Reports of increased tree mortality across the globe are causing concern, however we lack the tools to analyze how big the problem is and what is causing trees to die. The satellites monitoring changes in global forest cover are limited to 30 x 30 meter pixels, where the death of a single tree will almost certainly go un-noticed. On the smaller scale, individual trees are monitored in permanent forest plots that track all trees in an area usually ranging from 400 to 2000 square meters. Most countries contributing to the FAO (Food and Agriculture Organization of the United Nations) global assessments of forest health maintain such plots, but since methods are not standardized, it is hard to spot and attribute trends in tree mortality across boundaries. New tools, like LiDAR (Light Detection And Ranging), are becoming available to fill the gap between plot observations and satellite imagery of the whole globe.
“Once trends in mortality are detected, we need additional research to understand how and why trees die” says Henrik Hartmann, coauthor of the publication. Experiments at tree and ecosystem scale, embedded in a monitoring framework of forest condition, are required to develop mechanistic understanding that can predict which trees are most vulnerable and how the capacity for forests to regenerate may be affected. “Without such an understanding we will not be able to predict the trajectory of complex forest responses to multiple stressors from local to global scales”.

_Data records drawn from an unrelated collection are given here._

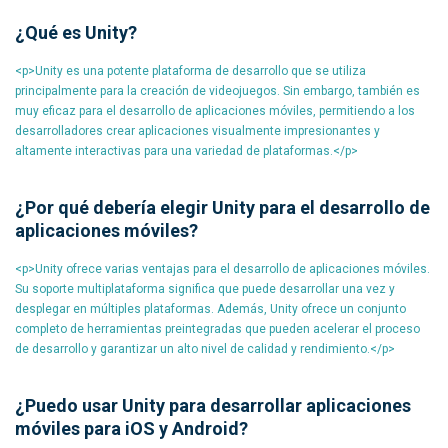
¿Qué es Unity?
<p>Unity es una potente plataforma de desarrollo que se utiliza
principalmente para la creación de videojuegos. Sin embargo, también es
muy eficaz para el desarrollo de aplicaciones móviles, permitiendo a los
desarrolladores crear aplicaciones visualmente impresionantes y
altamente interactivas para una variedad de plataformas.</p>
¿Por qué debería elegir Unity para el desarrollo de
aplicaciones móviles?
<p>Unity ofrece varias ventajas para el desarrollo de aplicaciones móviles.
Su soporte multiplataforma significa que puede desarrollar una vez y
desplegar en múltiples plataformas. Además, Unity ofrece un conjunto
completo de herramientas preintegradas que pueden acelerar el proceso
de desarrollo y garantizar un alto nivel de calidad y rendimiento.</p>
¿Puedo usar Unity para desarrollar aplicaciones
móviles para iOS y Android?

Forests have been around longer than people, and have already experienced some dramatic events in Earth’s history. “Forests survived a wide range of environmental changes during the millions of years of their existence. They will probably prove resilient to rapid anthropogenic changes in climate and environment, but humans should still be concerned about changes in forest condition. After all, forests can live without us, but we cannot live without them.” underscores Susan Trumbore.